He becomes the first PLA general born in the 1970s and, according to local media reports, he was elevated to major-general rank “recently”.

He has a blog, and has written a biography of his grandfather, and sung songs to praise his ancestor.

Chairman Mao is currently celebrated in an all-star propaganda movie called The Founding of a Republic, which was made to mark the 60th anniversary of the revolution that overthrew Chiang Kai-shek’s nationalists and established the People’s Republic of China in 1949. He is very sympathetically portrayed in the film, even though he fell out of favour for inspiring the period of ideological frenzy known as the Cultural Revolution between 1966 and 1976 that destroyed millions of lives in China.

He is also held responsible for the Great Leap Forward, a disastrous agricultural experiment, which caused a famine in which millions died.
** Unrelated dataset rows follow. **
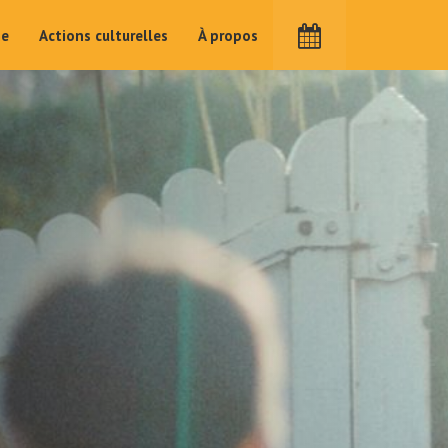
me
Actions culturelles
À propos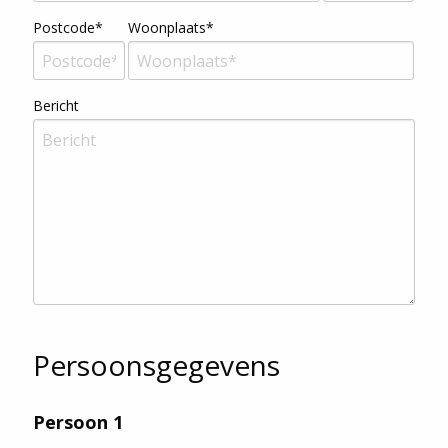
Postcode*
Woonplaats*
Bericht
Persoonsgegevens
Persoon
1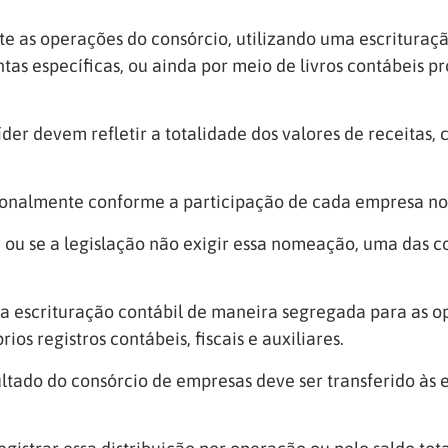
te as operações do consórcio, utilizando uma escrituraç
ntas específicas, ou ainda por meio de livros contábeis 
íder devem refletir a totalidade dos valores de receitas,
cionalmente conforme a participação de cada empresa 
u se a legislação não exigir essa nomeação, uma das co
r a escrituração contábil de maneira segregada para as
os registros contábeis, fiscais e auxiliares.
ltado do consórcio de empresas deve ser transferido às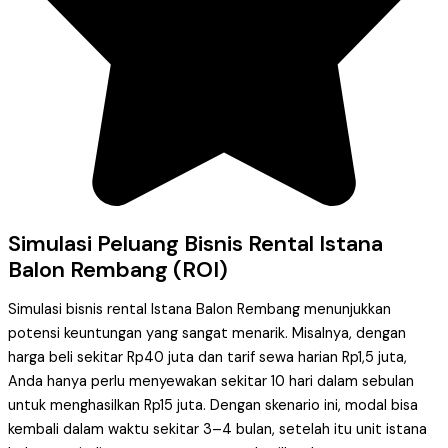
Simulasi Peluang Bisnis Rental Istana
Balon Rembang (ROI)
Simulasi bisnis rental Istana Balon Rembang menunjukkan
potensi keuntungan yang sangat menarik. Misalnya, dengan
harga beli sekitar Rp40 juta dan tarif sewa harian Rp1,5 juta,
Anda hanya perlu menyewakan sekitar 10 hari dalam sebulan
untuk menghasilkan Rp15 juta. Dengan skenario ini, modal bisa
kembali dalam waktu sekitar 3–4 bulan, setelah itu unit istana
The general view of Mao these days is that he was 70 per cent good, 30 per cent bad. His portrait still gazes down on Tiananmen Square in downtown Beijing.

Mao kept an iron grip on power right up to his death in 1977, and his embalmed body continues to lie in state in the “Mao-soleum” in the heart of the capital.
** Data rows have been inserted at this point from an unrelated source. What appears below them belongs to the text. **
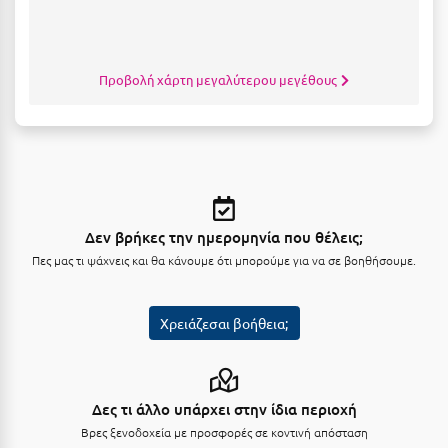
Καρδίτσα
Κάρπαθος
Καρπενήσι
Προβολή χάρτη μεγαλύτερου μεγέθους
Κάρυστος
Κάσος
Κασσάνδρα
Καστοριά
Δεν βρήκες την ημερομηνία που θέλεις;
Πες μας τι ψάχνεις και θα κάνουμε ότι μπορούμε για να σε βοηθήσουμε.
Κατερίνη
Κέα - Τζιά
Χρειάζεσαι βοήθεια;
Κερατέα
Κέρκυρα
Δες τι άλλο υπάρχει στην ίδια περιοχή
Κεφαλονιά
Βρες ξενοδοχεία με προσφορές σε κοντινή απόσταση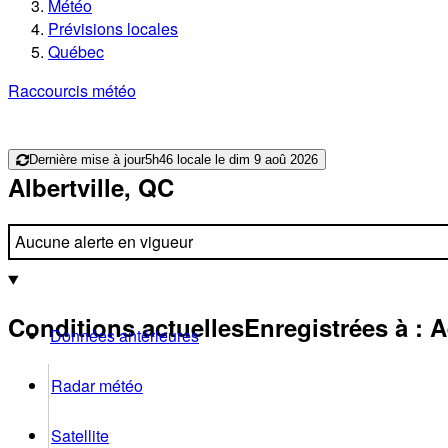
Météo
Prévisions locales
Québec
Raccourcis météo
Dernière mise à jour
5h46 locale le dim 9 aoû 2026
Albertville, QC
Aucune alerte en vigueur
Conditions actuelles
Enregistrées à :
A
Données antérieures
Radar météo
Satellite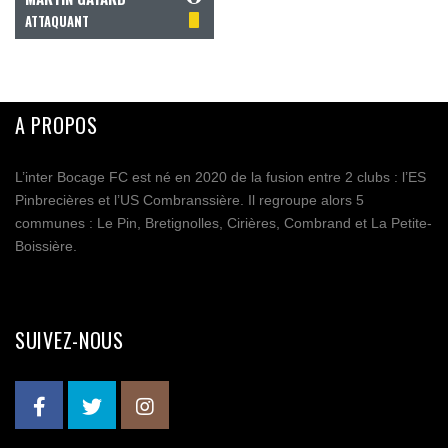
ATTAQUANT
A PROPOS
L’inter Bocage FC est né en 2020 de la fusion entre 2 clubs : l’ES
Pinbrecières et l’US Combranssière. Il regroupe alors 5
communes : Le Pin, Bretignolles, Cirières, Combrand et La Petite-
Boissière.
SUIVEZ-NOUS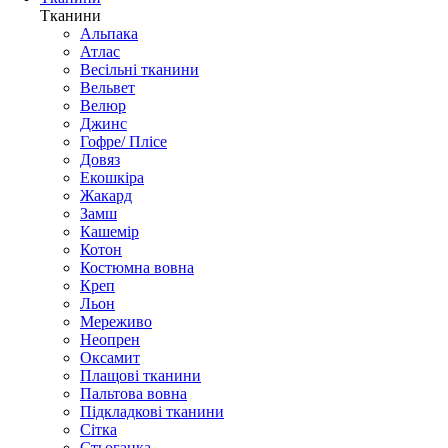
Тканини
Альпака
Атлас
Весільні тканини
Вельвет
Велюр
Джинс
Гофре/ Плісе
Довяз
Екошкіра
Жакард
Замш
Кашемір
Котон
Костюмна вовна
Креп
Льон
Мереживо
Неопрен
Оксамит
Плащові тканини
Пальтова вовна
Підкладкові тканини
Сітка
Стьоганка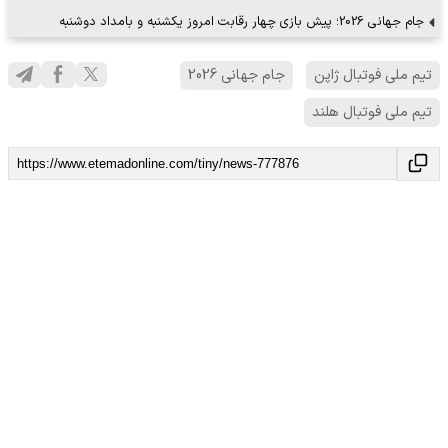
جام جهانی 2026؛ پیش بازی چهار رقابت امروز یکشنبه و بامداد دوشنبه
تیم ملی فوتبال ژاپن
جام جهانی 2026
تیم ملی فوتبال هلند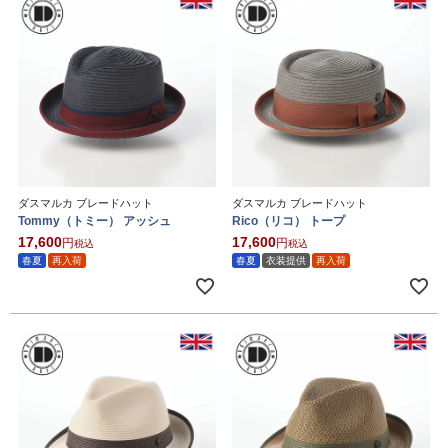
ダスマルカ ブレードハット
ダスマルカ ブレードハット
Tommy（トミー） アッシュ
Rico（リコ） トープ
17,600
17,600
税込
税込
春夏
再入荷
春夏
衣装提供
再入荷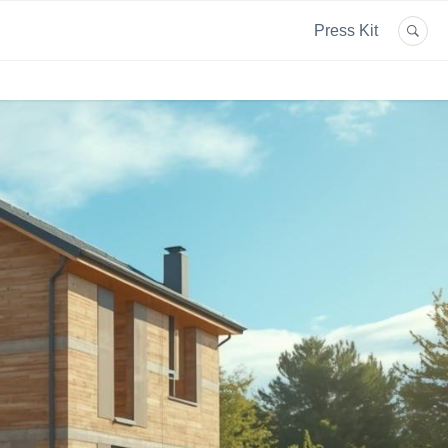
Press Kit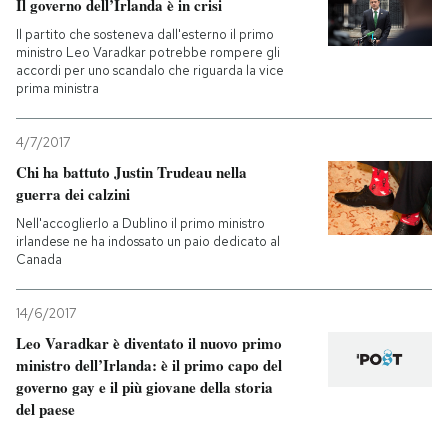
Il governo dell’Irlanda è in crisi
Il partito che sosteneva dall'esterno il primo
ministro Leo Varadkar potrebbe rompere gli
accordi per uno scandalo che riguarda la vice
prima ministra
4/7/2017
Chi ha battuto Justin Trudeau nella
guerra dei calzini
Nell'accoglierlo a Dublino il primo ministro
irlandese ne ha indossato un paio dedicato al
Canada
14/6/2017
Leo Varadkar è diventato il nuovo primo
ministro dell’Irlanda: è il primo capo del
governo gay e il più giovane della storia
del paese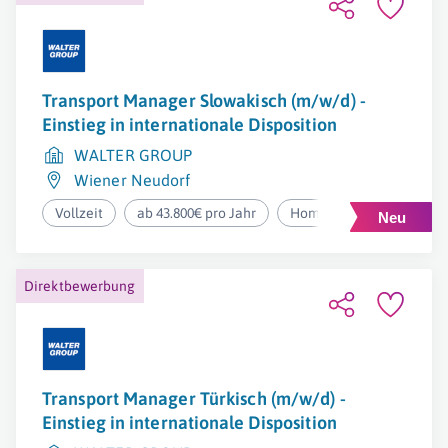
Transport Manager Slowakisch (m/w/d) -
Einstieg in internationale Disposition
WALTER GROUP
Wiener Neudorf
Vollzeit
ab 43.800€ pro Jahr
Homeoffice
Direktbewerbung
Transport Manager Türkisch (m/w/d) -
Einstieg in internationale Disposition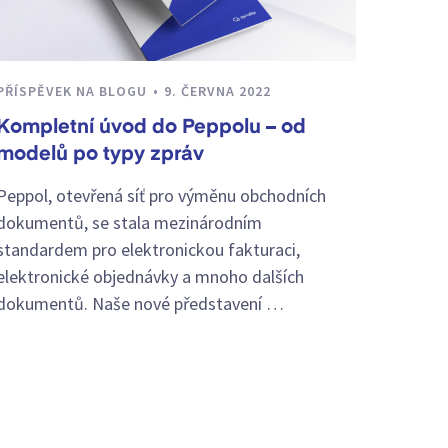
PŘÍSPĚVEK NA BLOGU
9. ČERVNA 2022
Kompletní úvod do Peppolu – od
modelů po typy zpráv
Peppol, otevřená síť pro výměnu obchodních
dokumentů, se stala mezinárodním
standardem pro elektronickou fakturaci,
elektronické objednávky a mnoho dalších
dokumentů. Naše nové představení …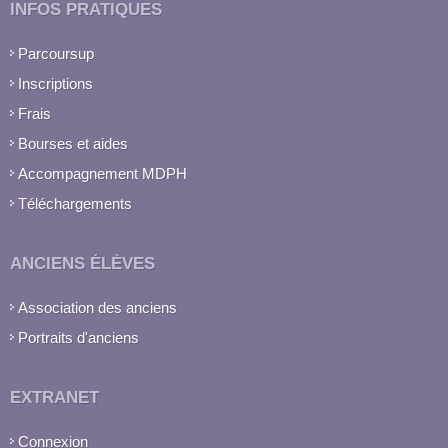
INFOS PRATIQUES
Technicien de gestion
Le technicien de gestion a
Parcoursup
pour mission de mettre en
Inscriptions
œuvre le pla...
Frais
Bourses et aides
Accompagnement MDPH
Téléchargements
ANCIENS ÉLÈVES
Association des anciens
Portraits d'anciens
EXTRANET
Connexion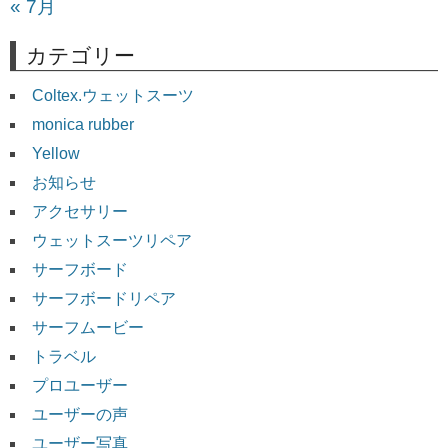
« 7月
カテゴリー
Coltex.ウェットスーツ
monica rubber
Yellow
お知らせ
アクセサリー
ウェットスーツリペア
サーフボード
サーフボードリペア
サーフムービー
トラベル
プロユーザー
ユーザーの声
ユーザー写真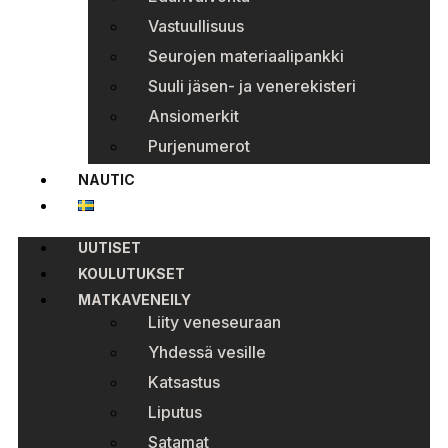
Vastuullisuus
Seurojen materiaalipankki
Suuli jäsen- ja venerekisteri
Ansiomerkit
Purjenumerot
NAUTIC
UUTISET
KOULUTUKSET
MATKAVENEILY
Liity veneseuraan
Yhdessä vesille
Katsastus
Liputus
Satamat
Mao Zedong married four times and had nine children, including a daughter by his last wife, Jiang Qing, who was one of the famous Gang of Four held responsible for the Cultural Revolution.

His second wife, Yang Kaihui, Mao Xinyu’s grandmother, was killed by a warlord in 1930, aged 29. His first son, Mao Anying, was killed in action during the Korean War, while Mao Anqing suffered from mental illness.